■ GIVEN ENTRIES ■
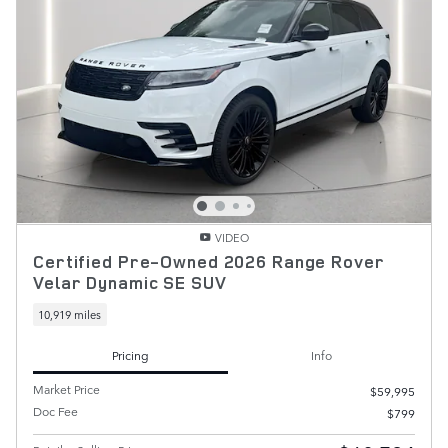
VIDEO
Certified Pre-Owned 2026 Range Rover
Velar Dynamic SE SUV
10,919 miles
Pricing
Info
Market Price
$59,995
Doc Fee
$799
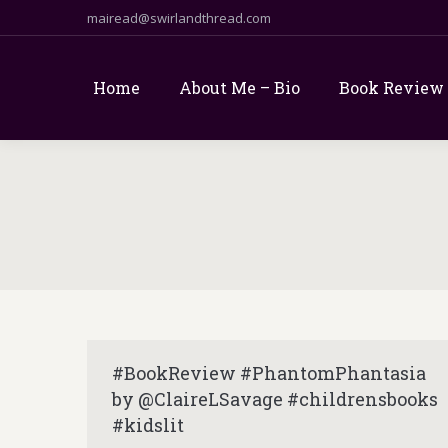
mairead@swirlandthread.com
Home
About Me – Bio
Book Review
#BookReview #PhantomPhantasia
by @ClaireLSavage #childrensbooks
#kidslit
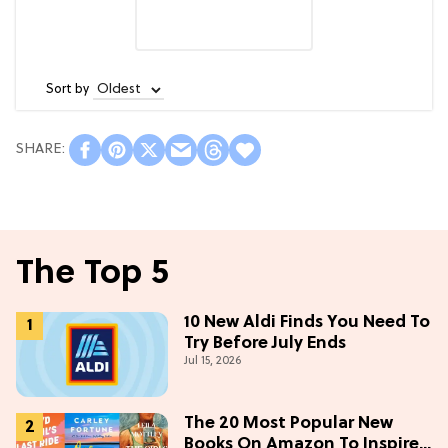
Sort by
The Top 5
10 New Aldi Finds You Need To
Try Before July Ends
Jul 15, 2026
The 20 Most Popular New
Books On Amazon To Inspire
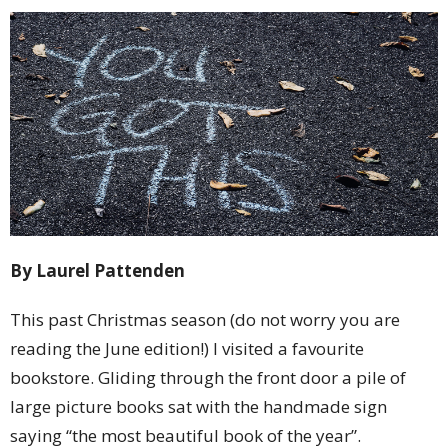
By Laurel Pattenden
This past Christmas season (do not worry you are
reading the June edition!) I visited a favourite
bookstore. Gliding through the front door a pile of
large picture books sat with the handmade sign
saying “the most beautiful book of the year”.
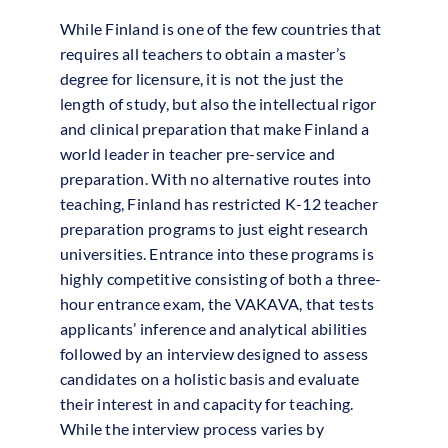
While Finland is one of the few countries that
requires all teachers to obtain a master’s
degree for licensure, it is not the just the
length of study, but also the intellectual rigor
and clinical preparation that make Finland a
world leader in teacher pre-service and
preparation. With no alternative routes into
teaching, Finland has restricted K-12 teacher
preparation programs to just eight research
universities. Entrance into these programs is
highly competitive consisting of both a three-
hour entrance exam, the VAKAVA, that tests
applicants’ inference and analytical abilities
followed by an interview designed to assess
candidates on a holistic basis and evaluate
their interest in and capacity for teaching.
While the interview process varies by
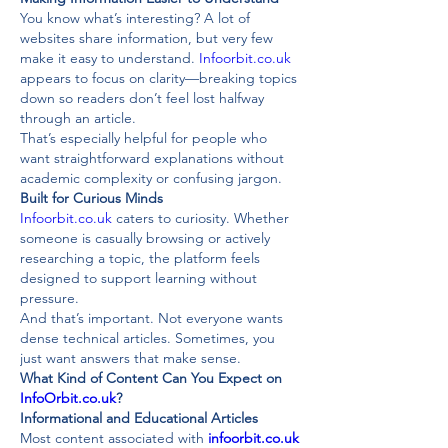
You know what’s interesting? A lot of 
websites share information, but very few 
make it easy to understand. 
Infoorbit.co.uk
appears to focus on clarity—breaking topics 
down so readers don’t feel lost halfway 
through an article.
That’s especially helpful for people who 
want straightforward explanations without 
academic complexity or confusing jargon.
Built for Curious Minds
Infoorbit.co.uk
 caters to curiosity. Whether 
someone is casually browsing or actively 
researching a topic, the platform feels 
designed to support learning without 
pressure.
And that’s important. Not everyone wants 
dense technical articles. Sometimes, you 
just want answers that make sense.
What Kind of Content Can You Expect on 
InfoOrbit.co.uk
?
Informational and Educational Articles
Most content associated with 
infoorbit.co.uk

■ YOUR TASK ■
In the copy, include no pictures; otherwise transcribe the entries exactly.

■ TASK RESPONSE ■
VIDEO
Certified Pre-Owned 2026 Range Rover
Velar Dynamic SE SUV
10,919 miles
Pricing
Info
Market Price
$59,995
Doc Fee
$799
mairead@swirlandthread.com
Home
About Me – Bio
Book Review
#BookReview #PhantomPhantasia
by @ClaireLSavage #childrensbooks
#kidslit
Sort by
The Top 5
10 New Aldi Finds You Need To
Try Before July Ends
Jul 15, 2026
The 20 Most Popular New
Books On Amazon To Inspire
By Laurel Pattenden
This past Christmas season (do not worry you are
reading the June edition!) I visited a favourite
bookstore. Gliding through the front door a pile of
large picture books sat with the handmade sign
saying “the most beautiful book of the year”.
While Finland is one of the few countries that
requires all teachers to obtain a master’s
degree for licensure, it is not the just the
length of study, but also the intellectual rigor
and clinical preparation that make Finland a
world leader in teacher pre-service and
preparation. With no alternative routes into
teaching, Finland has restricted K-12 teacher
preparation programs to just eight research
universities. Entrance into these programs is
highly competitive consisting of both a three-
hour entrance exam, the VAKAVA, that tests
applicants’ inference and analytical abilities
followed by an interview designed to assess
candidates on a holistic basis and evaluate
their interest in and capacity for teaching.
While the interview process varies by
You know what’s interesting? A lot of 
websites share information, but very few 
make it easy to understand. 
Infoorbit.co.uk
appears to focus on clarity—breaking topics 
down so readers don’t feel lost halfway 
through an article.
That’s especially helpful for people who 
want straightforward explanations without 
academic complexity or confusing jargon.
Built for Curious Minds
Infoorbit.co.uk
 caters to curiosity. Whether 
someone is casually browsing or actively 
researching a topic, the platform feels 
designed to support learning without 
pressure.
And that’s important. Not everyone wants 
dense technical articles. Sometimes, you 
just want answers that make sense.
What Kind of Content Can You Expect on 
InfoOrbit.co.uk
?
Informational and Educational Articles
Most content associated with 
infoorbit.co.uk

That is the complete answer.